En una de esas manifestaciones que agobian cada día nuestras calles, entre la marea de pancartas con los gastados ripios y eslóganes de siempre, podía leerse una que destacaba entre las demás precisamente porque no tenía ningún carácter reivindicativo: “Apaga la tele y enciende tu mente”. Sabio consejo. Una de esas recomendaciones que se hacen a quien uno quiere bien. Porque, salvo excepciones de algún espacio concreto, casi siempre de la mano de la cadena pública, de algunas series de calidad, y dejando al margen el caso de las temáticas, el contenido de un día cualquiera en la pequeña pantalla es para cerrarla bajo siete llaves y buscarse otra forma más gratificante de perder el tiempo; no puede ser difícil. Cuánta vulgaridad y qué poco talento. La originalidad se confunde con la zafiedad, la burla de las creencias y sentimientos de muchos se tiene por gracia ingeniosa, insistir continuamente en todo lo negativo que tenemos y omitir todo lo que pueda darnos esperanza se considera un timbre de modernidad. A la lengua española se la desprecia maltratando su sintaxis y reduciendo su léxico en favor de absurdos anglicismos; hasta se le niega el derecho a nombrar con su propia denominación a algunas ciudades españolas. Las tertulias son un retablo de tipos que pululan por ellas con sus conocimientos universales e inagotables y que enseguida publicarán un libro. Y los informativos, desfasados en su formato, lentos, reiterativos, parciales, abrumados de carga política, cargantes de declaraciones inanes. Esta es la televisión que, según las encuestas, muchos tienen como única fuente de adquisición de cultura.

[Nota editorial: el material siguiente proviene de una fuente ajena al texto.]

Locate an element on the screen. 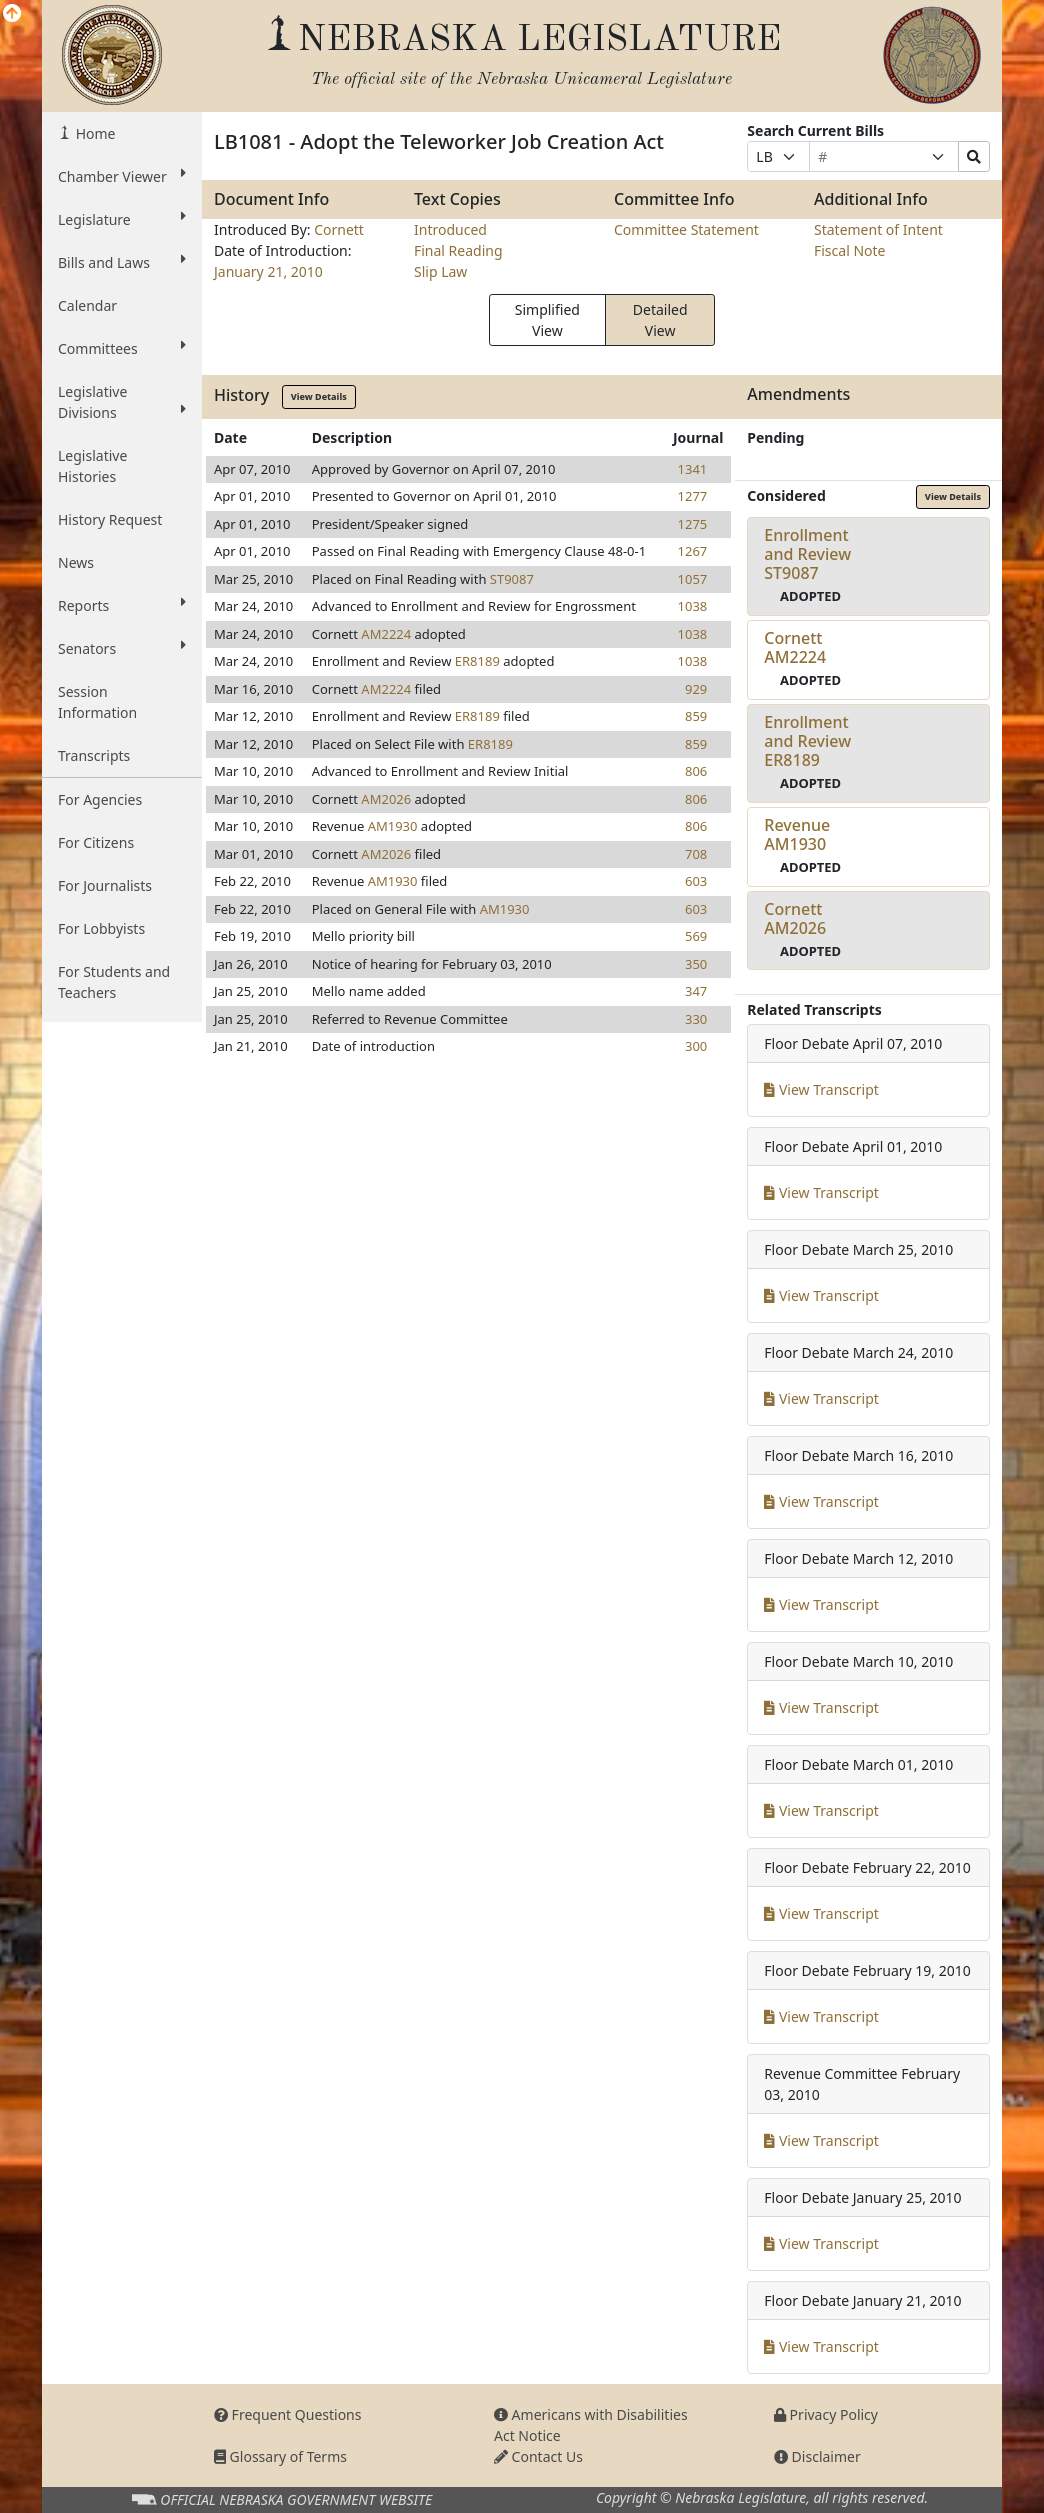 The image size is (1044, 2513). Final Reading is located at coordinates (458, 250).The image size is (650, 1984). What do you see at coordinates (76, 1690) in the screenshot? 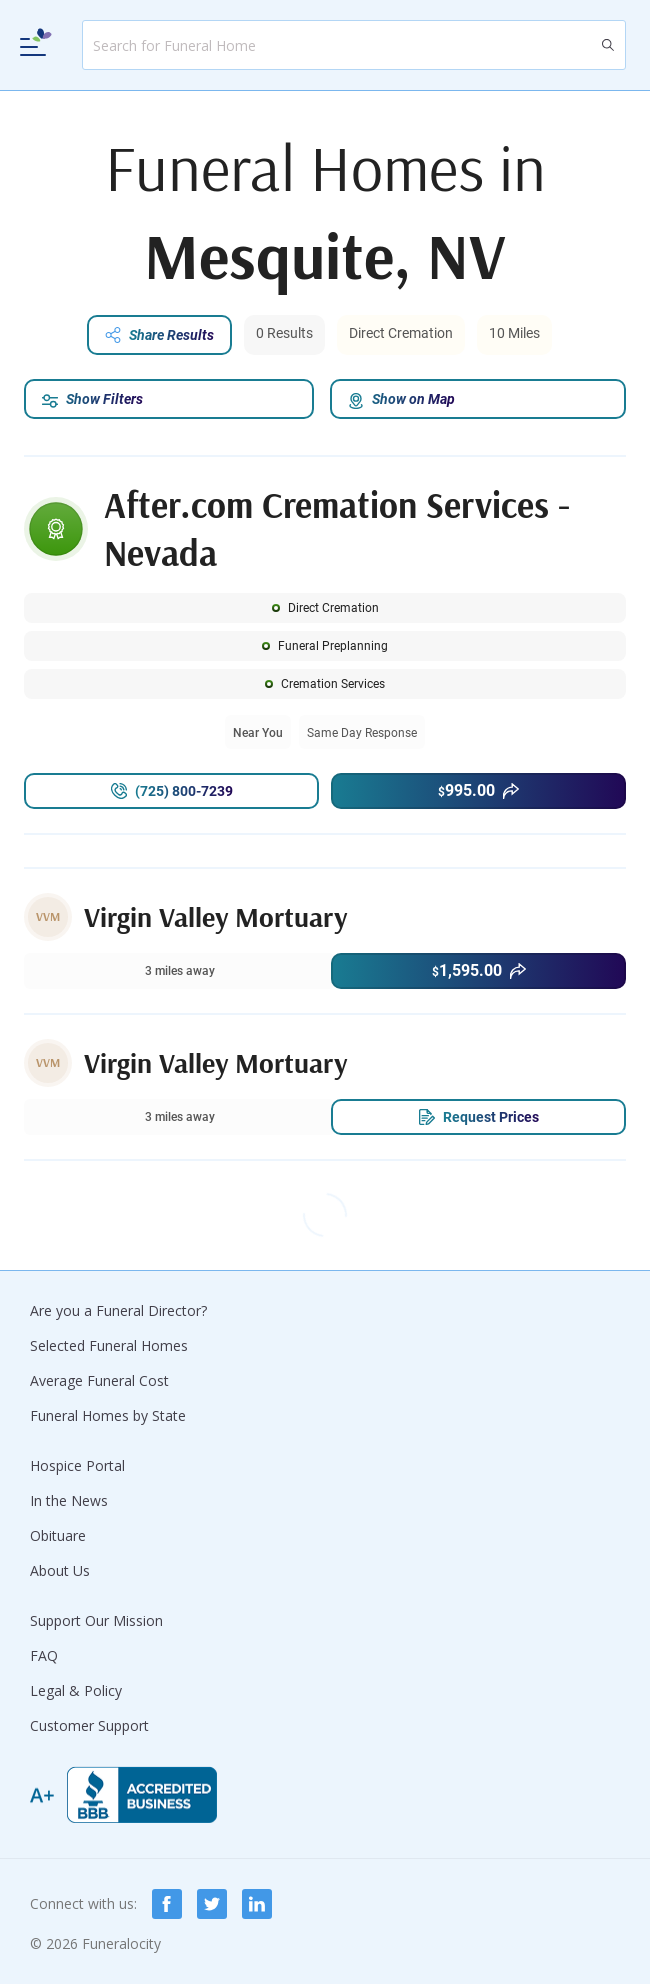
I see `Legal & Policy` at bounding box center [76, 1690].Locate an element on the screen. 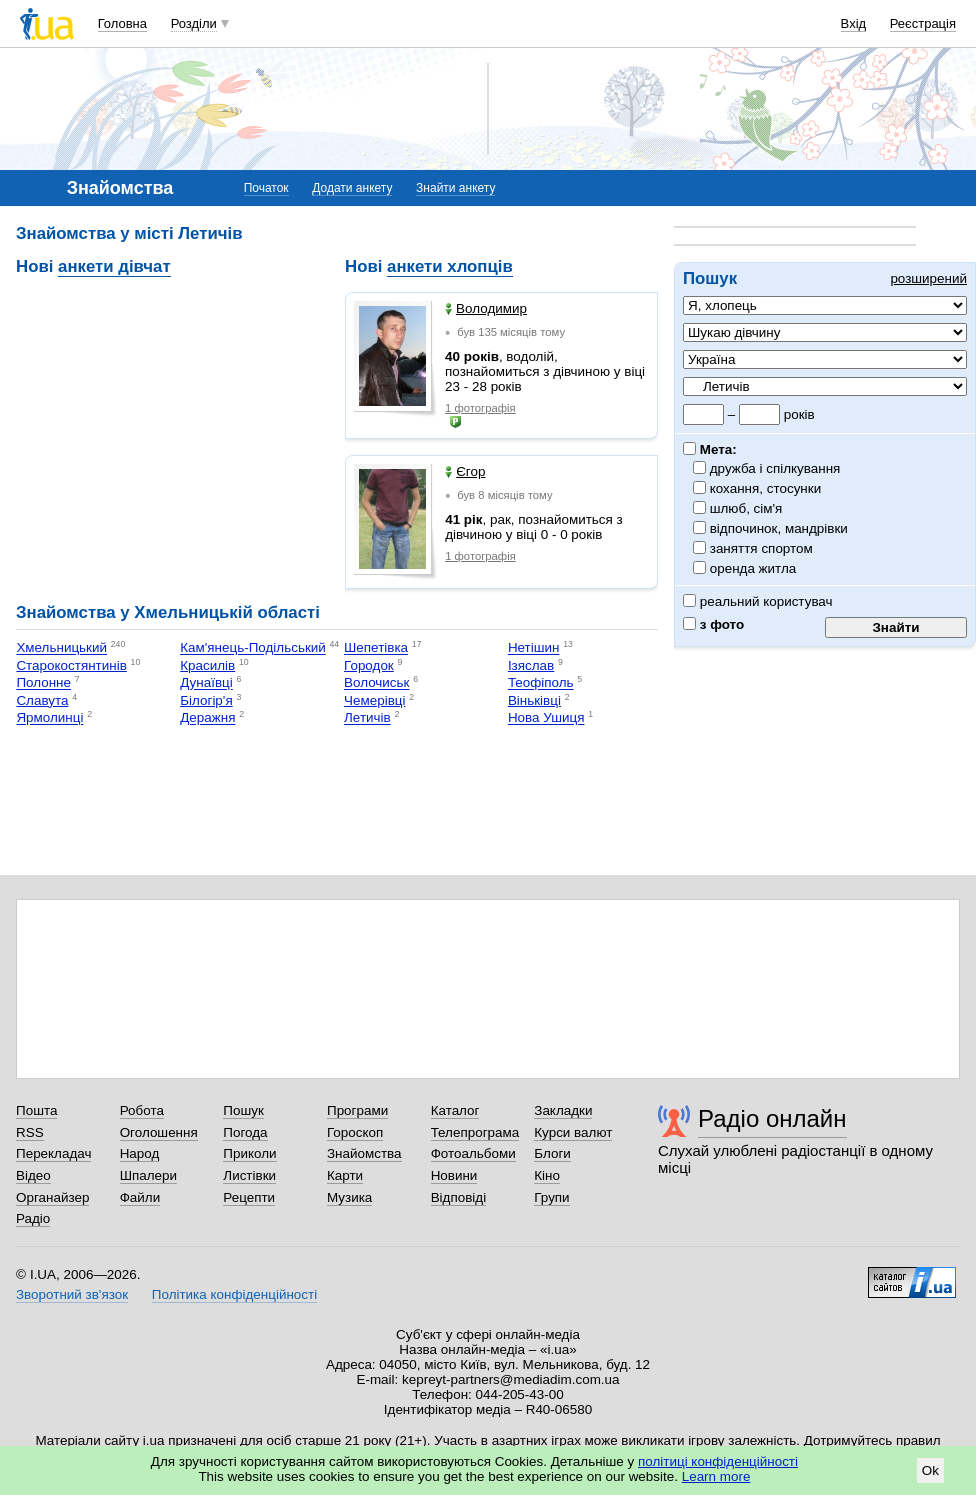  відпочинок, мандрівки is located at coordinates (779, 528).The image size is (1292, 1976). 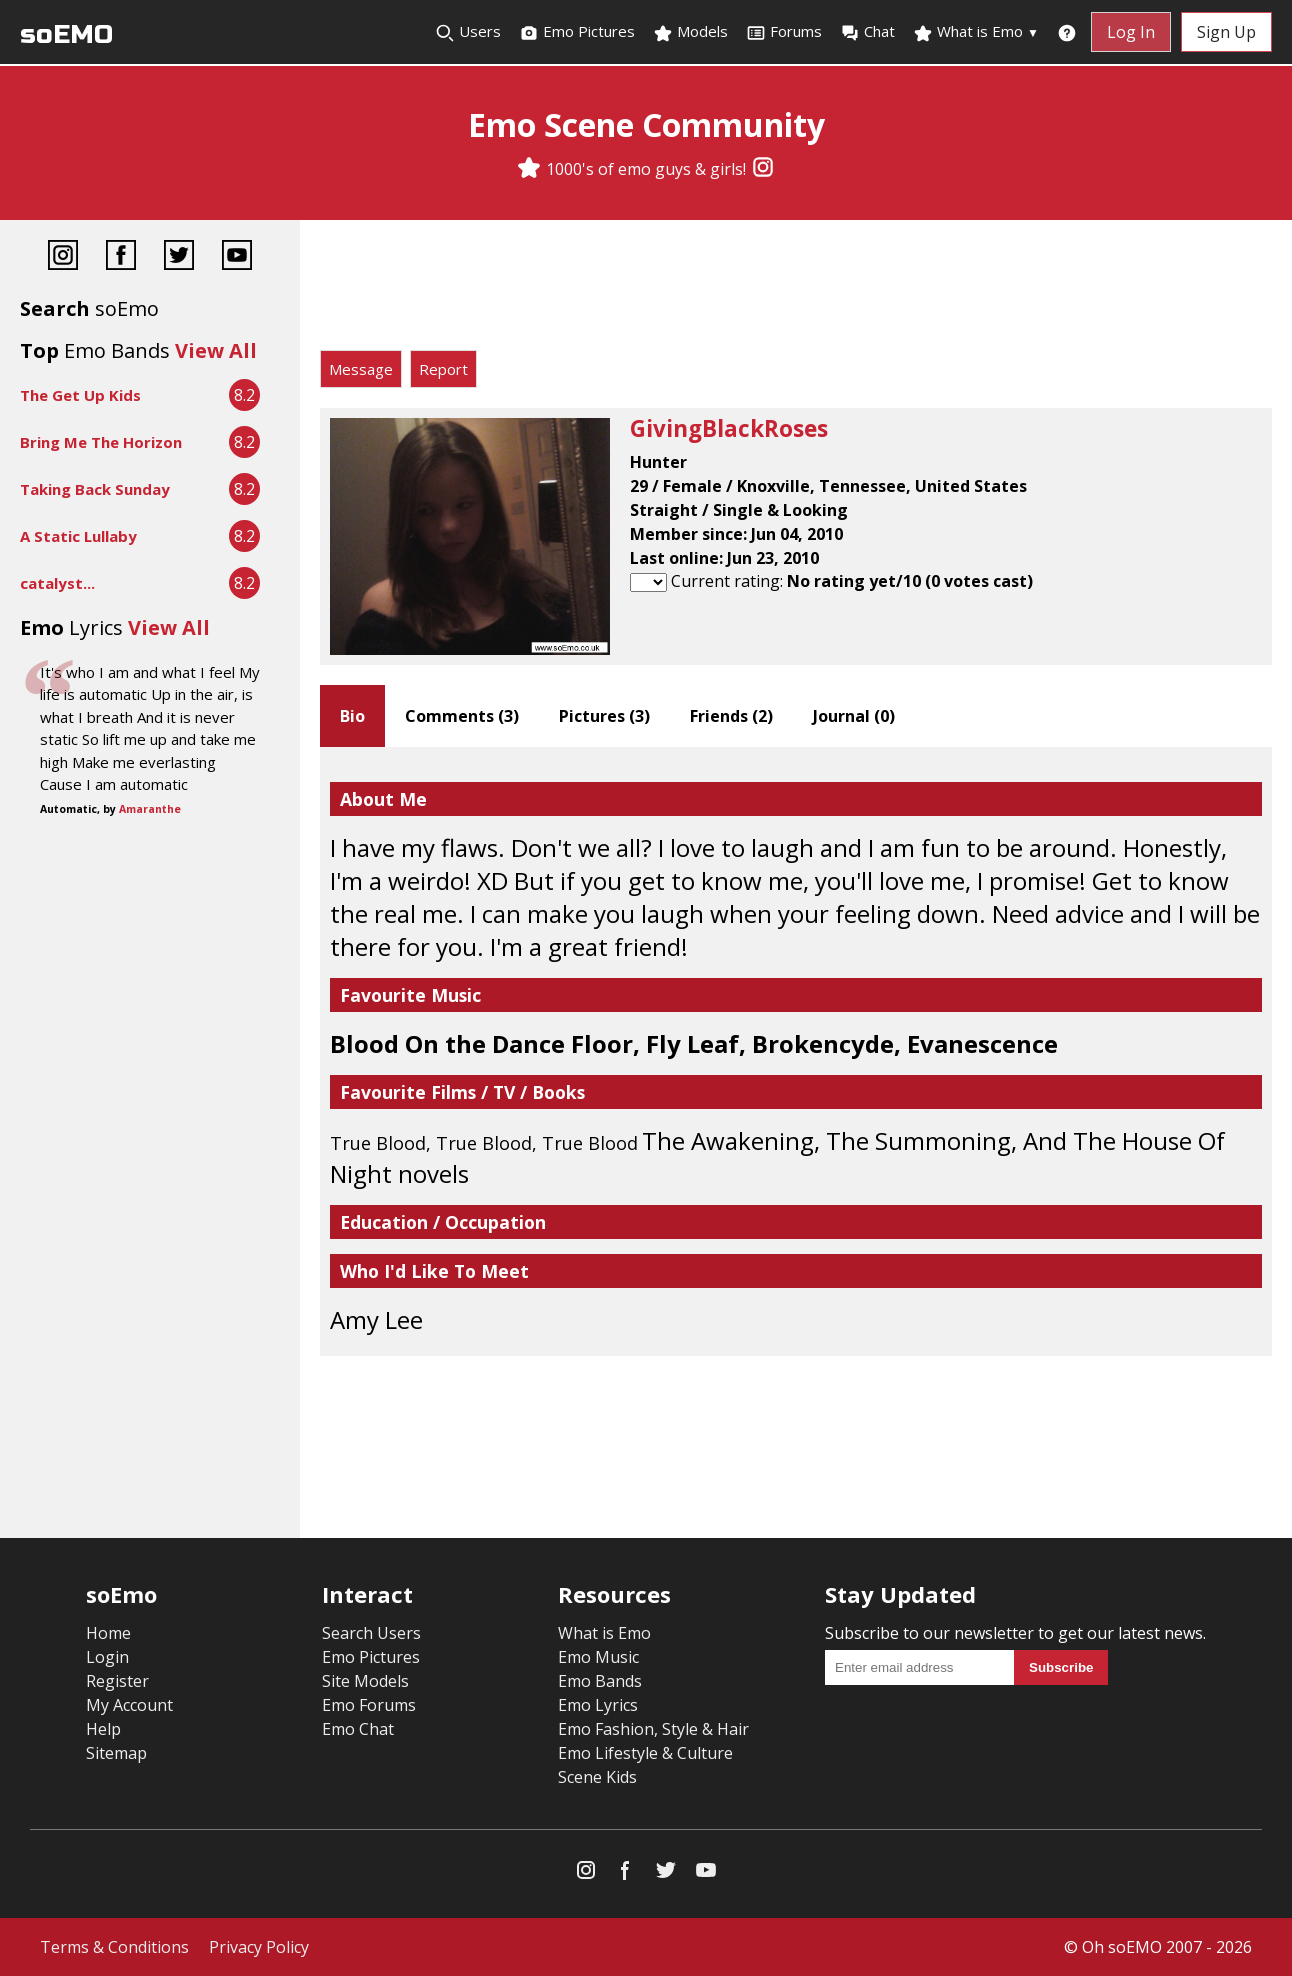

El caso es que su omnipresencia es aplastante. En la mayoría de restaurantes, por ejemplo, no falta el dichoso aparato en el comedor como un comensal más. Y eso que si algún enemigo tiene el buen comer es la televisión. Tratar de saborear unos langostinos oyendo a esa chica del informativo de la Sexta que cada día nos cuenta lo mal que hacemos todo, o a las del conventillo de turno de Telecinco insultarse a grito pelado, parece metafísicamente imposible. Al hostelero eso no suele importarle nada; por mucho que uno se lo pida jamás apagará el aparato. Ni siquiera aunque el que lo solicite esté solo en el comedor y le diga que no quiera ver la maldita televisión. Alguien me explica que algunas cadenas le pagan por tenerla conectada y así contribuyen a aumentar los índices de su audiencia. No sé, pero desde luego cada vez ponen más; hay establecimientos que tienen hasta cinco aparatos, todos encendidos, por supuesto. Si esto es así, poca credibilidad cabe dar a tales índices, porque fuera del fútbol nadie atiende jamás a la televisión en un bar. Y hacen bien, desde luego, porque a un bar se va a pasar un momento distendido, a charlar con alguien o simplemente a leer el periódico mientras se toma la bebida preferida, pero no a que le den a uno la misma tabarra que en casa. Sé de alguno que ha adoptado la norma de no ir jamás a un restaurante que tenga un televisor en el comedor; prefiere comer un bocadillo en el parque. Dice que es su forma de contribuir a mejorar un poco el mundo.